School of Economics
University of Edinburgh
30 Buccleuch Place
Edinburgh EH8 9JT
Research interests: Macroeconomics, Labor economics
SED; Workshop on Dynamic Macroeconomics; EEA-ESEM; EALE
Abstract: This paper provides a solution for how to model bargaining in models with on-the-job search. A model featuring infrequent renegotiation of wages is proposed. With renegotiation, the equilibrium wage distribution and the bargaining outcomes are both unique and the model nests earlier models in the literature as limit cases when frequency of renegotiation goes to zero or to infinity. Furthermore, the rate of renegotiation affects the nature of the equilibrium. A higher rate of renegotiation lowers the response of the match duration to a wage increase, which decreases a firm's willingness to accept higher wages.
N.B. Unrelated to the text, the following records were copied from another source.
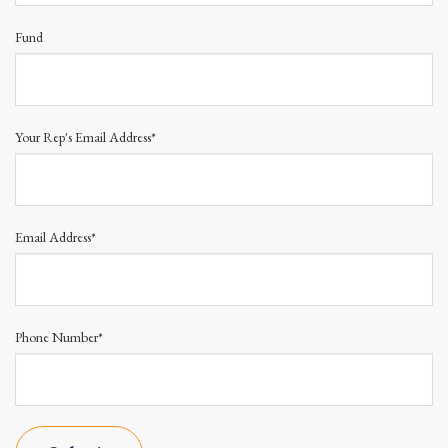
Fund
Your Rep's Email Address*
Email Address*
Phone Number*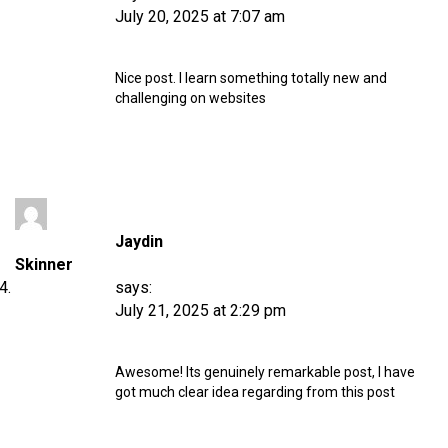
July 20, 2025 at 7:07 am
Nice post. I learn something totally new and
challenging on websites
Jaydin
Skinner
says:
July 21, 2025 at 2:29 pm
Awesome! Its genuinely remarkable post, I have
got much clear idea regarding from this post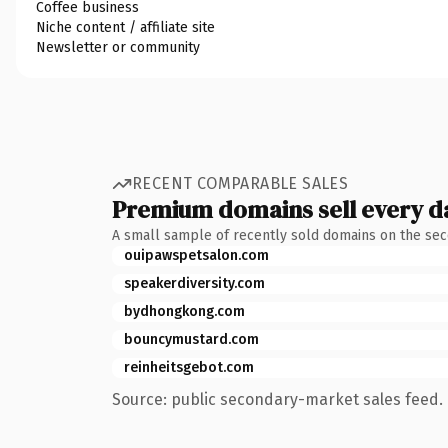
Coffee business
Niche content / affiliate site
Newsletter or community
RECENT COMPARABLE SALES
Premium domains sell every d
A small sample of recently sold domains on the se
ouipawspetsalon.com
speakerdiversity.com
bydhongkong.com
bouncymustard.com
reinheitsgebot.com
Source: public secondary-market sales feed. 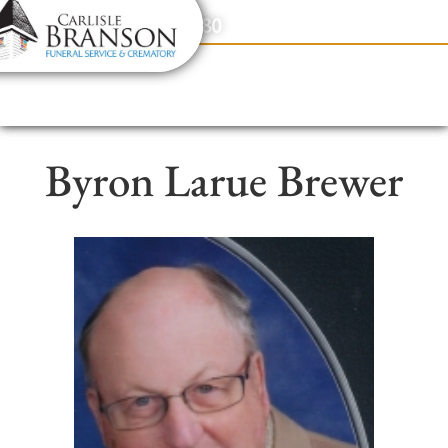
content
Contact Us
(317) 831-2080
Byron Larue Brewer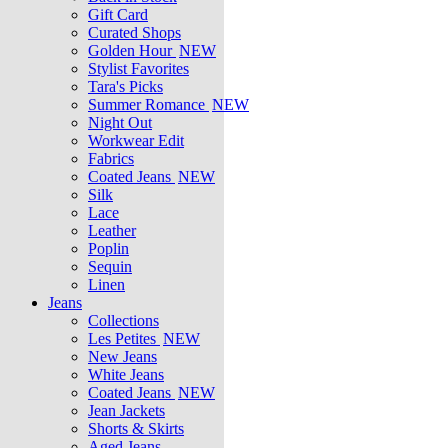
Gift Card
Curated Shops
Golden Hour
NEW
Stylist Favorites
Tara's Picks
Summer Romance
NEW
Night Out
Workwear Edit
Fabrics
Coated Jeans
NEW
Silk
Lace
Leather
Poplin
Sequin
Linen
Jeans
Collections
Les Petites
NEW
New Jeans
White Jeans
Coated Jeans
NEW
Jean Jackets
Shorts & Skirts
Aged Jeans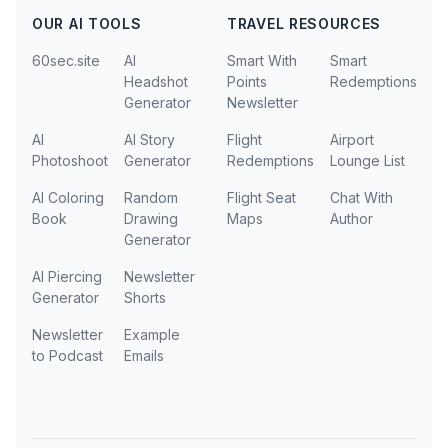
OUR AI TOOLS
TRAVEL RESOURCES
60sec.site
AI
Smart With
Smart
Headshot
Points
Redemptions
Generator
Newsletter
AI
AI Story
Flight
Airport
Photoshoot
Generator
Redemptions
Lounge List
AI Coloring
Random
Flight Seat
Chat With
Book
Drawing
Maps
Author
Generator
AI Piercing
Newsletter
Generator
Shorts
Newsletter
Example
to Podcast
Emails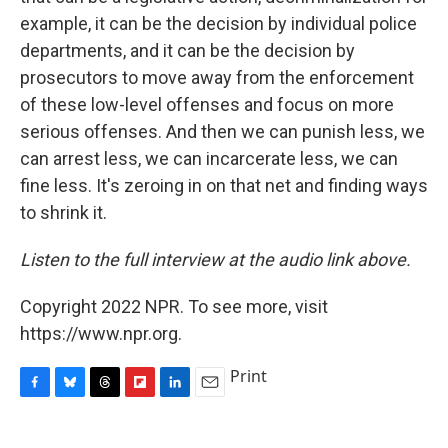
example, it can be the decision by individual police
departments, and it can be the decision by
prosecutors to move away from the enforcement
of these low-level offenses and focus on more
serious offenses. And then we can punish less, we
can arrest less, we can incarcerate less, we can
fine less. It's zeroing in on that net and finding ways
to shrink it.
Listen to the full interview at the audio link above.
Copyright 2022 NPR. To see more, visit
https://www.npr.org.
Print
F
B
T
F
L
E
a
l
h
l
i
m
c
u
r
i
n
a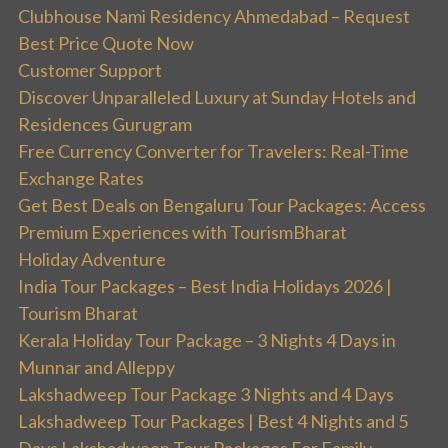
Clubhouse Nami Residency Ahmedabad – Request
Best Price Quote Now
Customer Support
Discover Unparalleled Luxury at Sunday Hotels and
Residences Gurugram
Free Currency Converter for Travelers: Real-Time
Exchange Rates
Get Best Deals on Bengaluru Tour Packages: Access
Premium Experiences with TourismBharat
Holiday Adventure
India Tour Packages – Best India Holidays 2026 |
Tourism Bharat
Kerala Holiday Tour Package – 3 Nights 4 Days in
Munnar and Alleppy
Lakshadweep Tour Package 3 Nights and 4 Days
Lakshadweep Tour Packages | Best 4 Nights and 5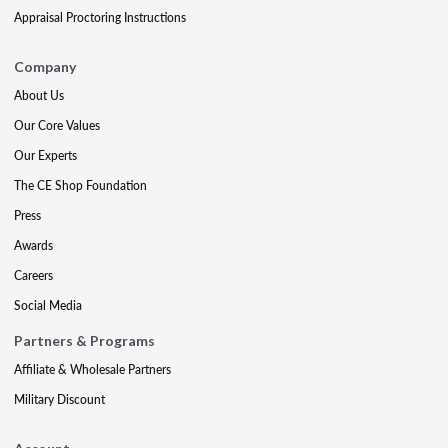
Appraisal Proctoring Instructions
Company
About Us
Our Core Values
Our Experts
The CE Shop Foundation
Press
Awards
Careers
Social Media
Partners & Programs
Affiliate & Wholesale Partners
Military Discount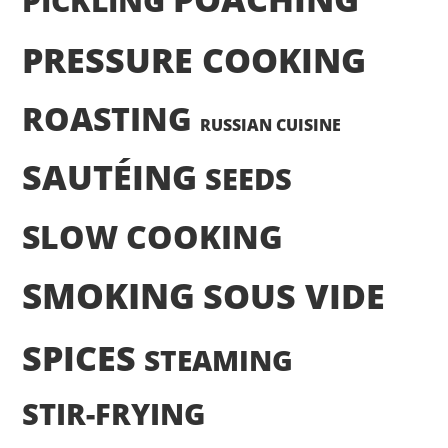
PICKLING
PRESSURE COOKING
ROASTING
RUSSIAN CUISINE
SAUTÉING
SEEDS
SLOW COOKING
SMOKING
SOUS VIDE
SPICES
STEAMING
STIR-FRYING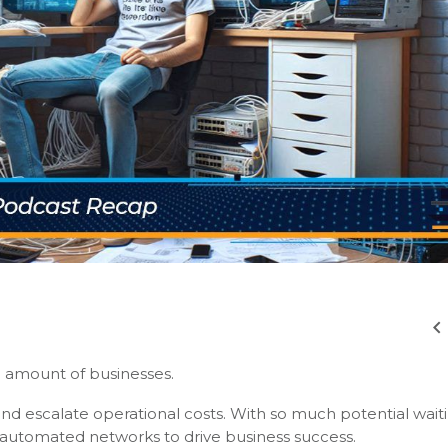
g amount of businesses.
nd escalate operational costs. With so much potential wait
 automated networks to drive business success.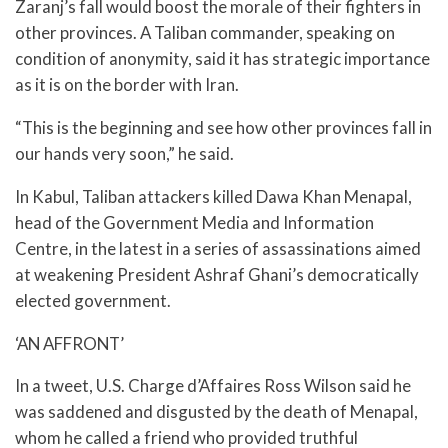
Zaranj’s fall would boost the morale of their fighters in
other provinces. A Taliban commander, speaking on
condition of anonymity, said it has strategic importance
as it is on the border with Iran.
“This is the beginning and see how other provinces fall in
our hands very soon,” he said.
In Kabul, Taliban attackers killed Dawa Khan Menapal,
head of the Government Media and Information
Centre, in the latest in a series of assassinations aimed
at weakening President Ashraf Ghani’s democratically
elected government.
‘AN AFFRONT’
In a tweet, U.S. Charge d’Affaires Ross Wilson said he
was saddened and disgusted by the death of Menapal,
whom he called a friend who provided truthful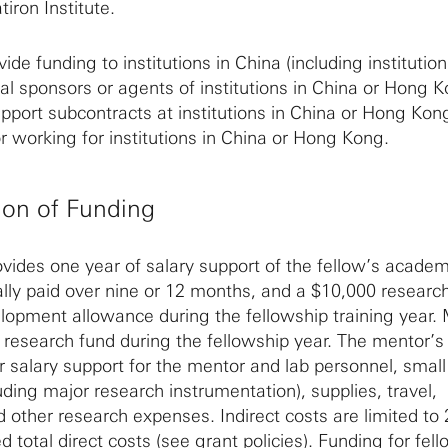
tiron Institute.
ide funding to institutions in China (including institution
al sponsors or agents of institutions in China or Hong K
upport subcontracts at institutions in China or Hong Kon
r working for institutions in China or Hong Kong.
ion of Funding
ovides one year of salary support of the fellow’s academ
lly paid over nine or 12 months, and a $10,000 research
lopment allowance during the fellowship training year.
0 research fund during the fellowship year. The mentor’s
 salary support for the mentor and lab personnel, smal
ding major research instrumentation), supplies, travel,
nd other research expenses. Indirect costs are limited to
d total direct costs (see
grant policies
). Funding for fel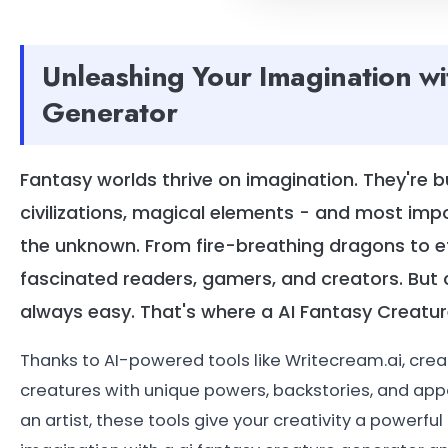
Unleashing Your Imagination wi
Generator
Fantasy worlds thrive on imagination. They're b
civilizations, magical elements - and most imp
the unknown. From fire-breathing dragons to et
fascinated readers, gamers, and creators. But 
always easy. That's where a AI Fantasy Crea
Thanks to AI-powered tools like Writecream.ai, crea
creatures with unique powers, backstories, and app
an artist, these tools give your creativity a powerfu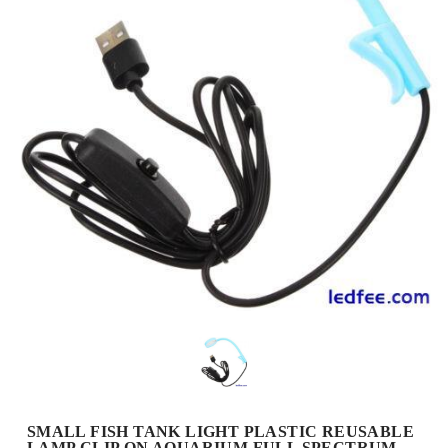
SMALL FISH TANK LIGHT PLASTIC REUSABLE
LAMP CLIP ON AQUARIUM FULL SPECTRUM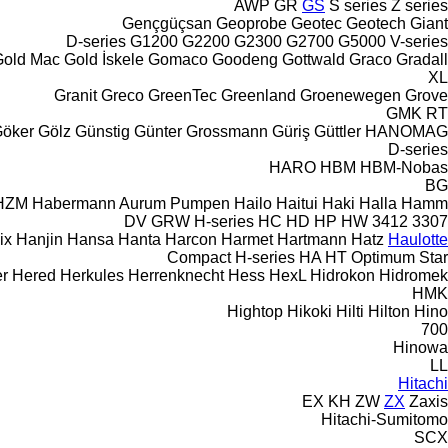
AWP
GR
GS
S series
Z series
Gençgüçsan
Geoprobe
Geotec
Geotech
Giant
D-series
G1200
G2200
G2300
G2700
G5000
V-series
Gold Mac
Gold İskele
Gomaco
Goodeng
Gottwald
Graco
Gradall
XL
Granit
Greco
GreenTec
Greenland
Groenewegen
Grove
GMK
RT
öker
Gölz
Günstig
Günter Grossmann
Güriş
Güttler
HANOMAG
D-series
HARO
HBM
HBM-Nobas
BG
HZM
Habermann Aurum Pumpen
Hailo
Haitui
Haki
Halla
Hamm
DV
GRW
H-series
HC
HD
HP
HW
3412
3307
ix
Hanjin
Hansa
Hanta
Harcon
Harmet
Hartmann
Hatz
Haulotte
Compact
H-series
HA
HT
Optimum
Star
r
Hered
Herkules
Herrenknecht
Hess
HexL
Hidrokon
Hidromek
HMK
Hightop
Hikoki
Hilti
Hilton
Hino
700
Hinowa
LL
Hitachi
EX
KH
ZW
ZX
Zaxis
Hitachi-Sumitomo
SCX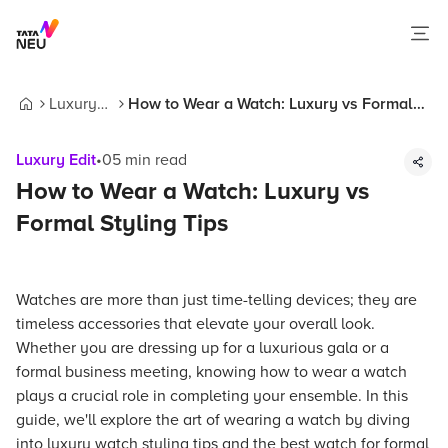
Luxury
How to Wear a Watch: Luxury vs Formal
Home
Edit
Styling Tips
Luxury Edit
•
05
min read
How to Wear a Watch: Luxury vs
Formal Styling Tips
Watches are more than just time-telling devices; they are
timeless accessories that elevate your overall look.
Whether you are dressing up for a luxurious gala or a
formal business meeting, knowing how to wear a watch
plays a crucial role in completing your ensemble. In this
guide, we'll explore the art of wearing a watch by diving
into luxury watch styling tips and the best watch for formal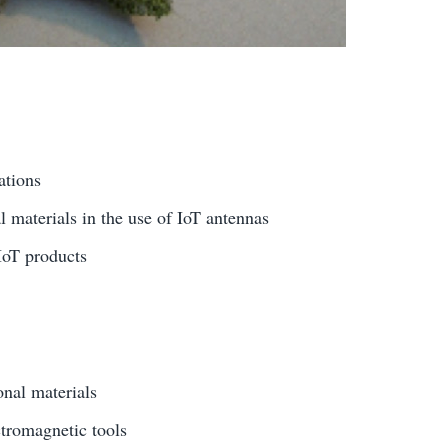
ations
l materials in the use of IoT antennas
IoT products
onal materials
tromagnetic tools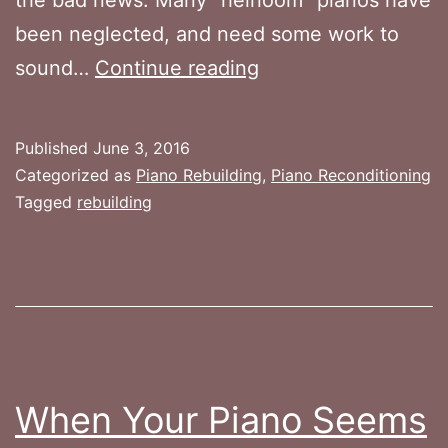
been neglected, and need some work to
Piano
sound…
Continue reading
Reconditioning
vs.
Published
June 3, 2016
Rebuilding
Categorized as
Piano Rebuilding
,
Piano Reconditioning
Tagged
rebuilding
When Your Piano Seems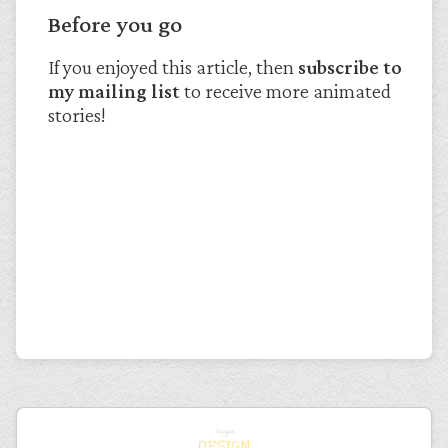
Before you go
If you enjoyed this article, then
subscribe to
my mailing list
to receive more animated
stories!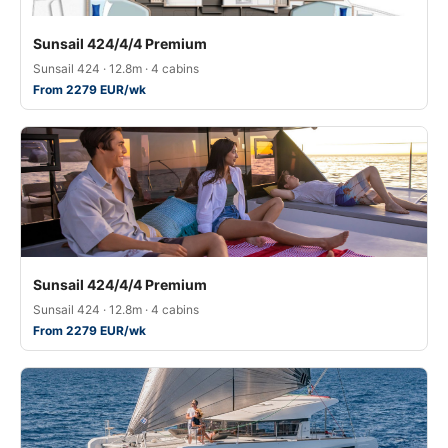
Sunsail 424/4/4 Premium
Sunsail 424 · 12.8m · 4 cabins
From 2279 EUR/wk
Sunsail 424/4/4 Premium
Sunsail 424 · 12.8m · 4 cabins
From 2279 EUR/wk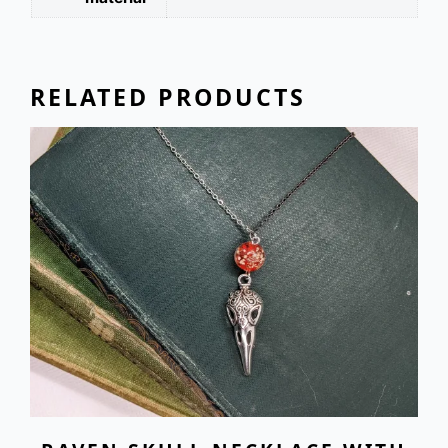
RELATED PRODUCTS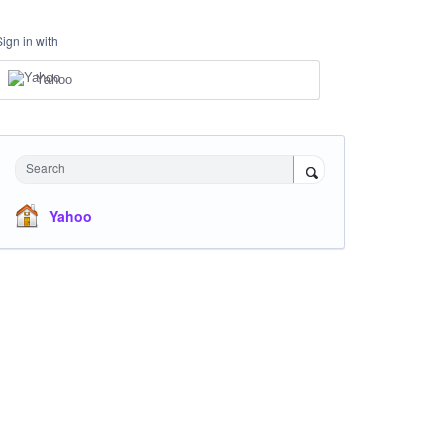
Sign in with
Yahoo
Search
Yahoo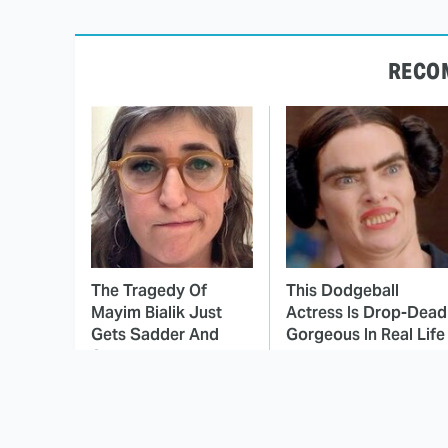
RECO
The Tragedy Of
This Dodgeball
Mayim Bialik Just
Actress Is Drop-Dead
Gets Sadder And
Gorgeous In Real Life
Sadder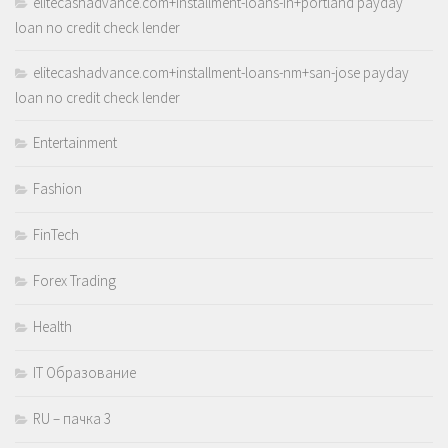
elitecashadvance.com+installment-loans-in+portland payday
loan no credit check lender
elitecashadvance.com+installment-loans-nm+san-jose payday
loan no credit check lender
Entertainment
Fashion
FinTech
Forex Trading
Health
IT Образование
RU – пачка 3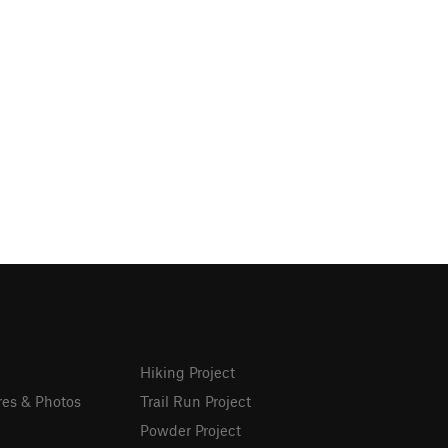
Hiking Project
res & Photos
Trail Run Project
Powder Project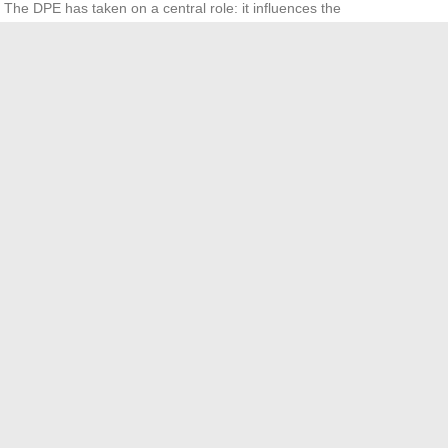
. The DPE has taken on a central role: it influences the
ges.
 it considering negotiation margins, the local market, and
itates each step up to the final signature.
24 hinges on anticipation, clarity on prices, and meticulous
to the handover of keys, everything is in the details. The
e the real estate market your ally… or your adversary.
eir Nails Long? Discovering the Unseen Reasons
ïeu clothes really come from and how are they made?
→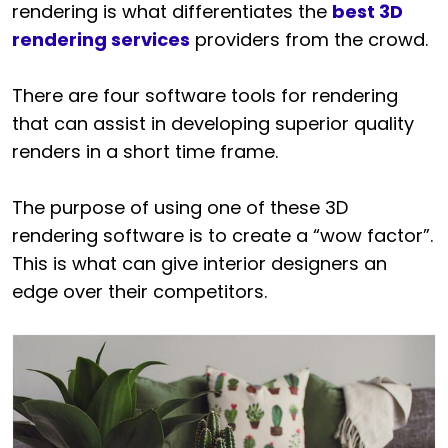
rendering is what differentiates the
best 3D
rendering services
providers from the crowd.
There are four software tools for rendering
that can assist in developing superior quality
renders in a short time frame.
The purpose of using one of these 3D
rendering software is to create a “wow factor”.
This is what can give interior designers an
edge over their competitors.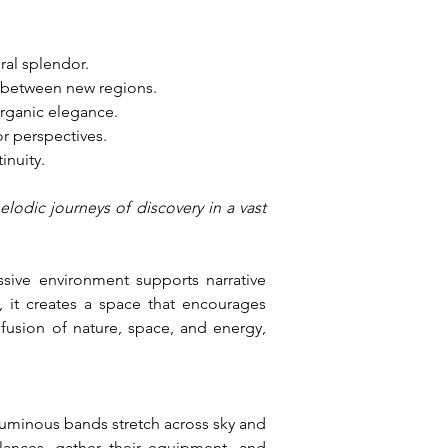
ral splendor.
s between new regions.
organic elegance.
r perspectives.
inuity.
lodic journeys of discovery in a vast 
ive environment supports narrative 
it creates a space that encourages 
fusion of nature, space, and energy, 
uminous bands stretch across sky and 
ances, gather their equipment, and 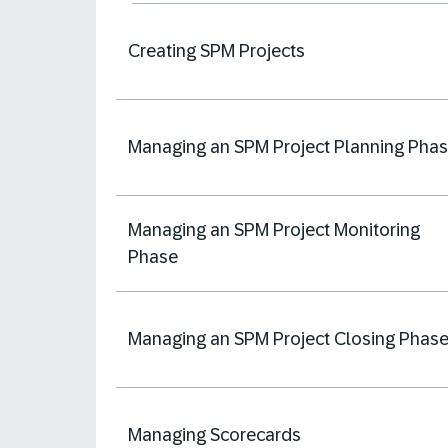
Creating SPM Projects
Managing an SPM Project Planning Pha
Managing an SPM Project Monitoring
Phase
Managing an SPM Project Closing Phas
Managing Scorecards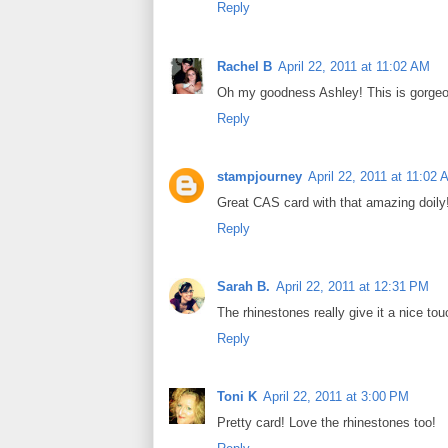
Reply
Rachel B
April 22, 2011 at 11:02 AM
Oh my goodness Ashley! This is gorgeous
Reply
stampjourney
April 22, 2011 at 11:02
Great CAS card with that amazing doily
Reply
Sarah B.
April 22, 2011 at 12:31 PM
The rhinestones really give it a nice tou
Reply
Toni K
April 22, 2011 at 3:00 PM
Pretty card! Love the rhinestones too!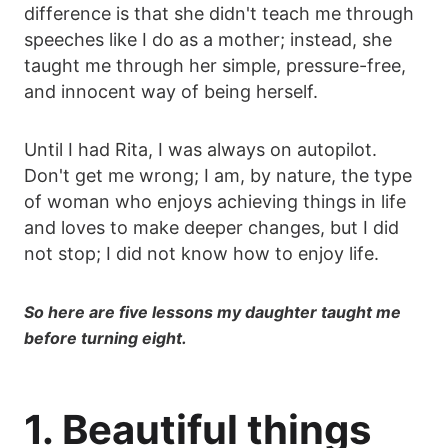
difference is that she didn't teach me through
speeches like I do as a mother; instead, she
taught me through her simple, pressure-free,
and innocent way of being herself.
Until I had Rita, I was always on autopilot.
Don't get me wrong; I am, by nature, the type
of woman who enjoys achieving things in life
and loves to make deeper changes, but I did
not stop; I did not know how to enjoy life.
So here are five lessons my daughter taught me
before turning eight.
1. Beautiful things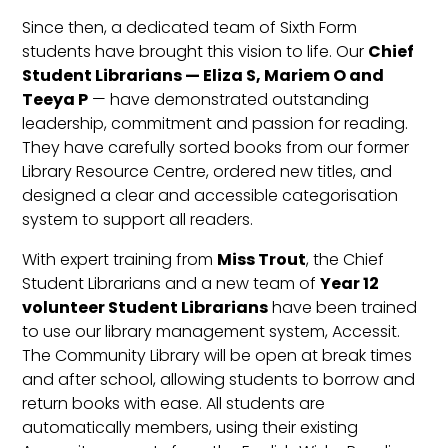
Since then, a dedicated team of Sixth Form
students have brought this vision to life. Our
Chief
Student Librarians — Eliza S, Mariem O and
Teeya P
— have demonstrated outstanding
leadership, commitment and passion for reading.
They have carefully sorted books from our former
Library Resource Centre, ordered new titles, and
designed a clear and accessible categorisation
system to support all readers.
With expert training from
Miss Trout
, the Chief
Student Librarians and a new team of
Year 12
volunteer Student Librarians
have been trained
to use our library management system, Accessit.
The Community Library will be open at break times
and after school, allowing students to borrow and
return books with ease. All students are
automatically members, using their existing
This results in a lower share of the match surplus going to workers. Moreover, a high rate of renegotiation also lowers the positive wage spillovers from a minimum wage increase, since these spillovers rely on firms' incentives to use higher wages to reduce turnover.
A Job Ladder Model with Stochastic Employment Opportunities (joint with Jake Bradley) [New draft coming soon]
Abstract: The canonical equilibrium job ladder model is much used in labor research due to its ability to replicate empirical features relating to the wage distribution and employment dynamics. However, the search process for workers is highly stylized. The job offer arrival rate only varies by employment status and the distributions of accepted wages are independent of career histories. We extend the model so that the labor demand for a particular worker stochastically varies over time. The resulting model has on- and off-the-job search in a thin labor market while retaining analytical tractability. When the thickness of a worker's market is constant, we nest the standard job ladder model. Our estimates, suggest that the dynamics of the market thickness play a crucial role in explaining unemployment, worker values and the dispersion of wages. The model is estimated on U.S. survey data and identified using wage data and employment dynamics.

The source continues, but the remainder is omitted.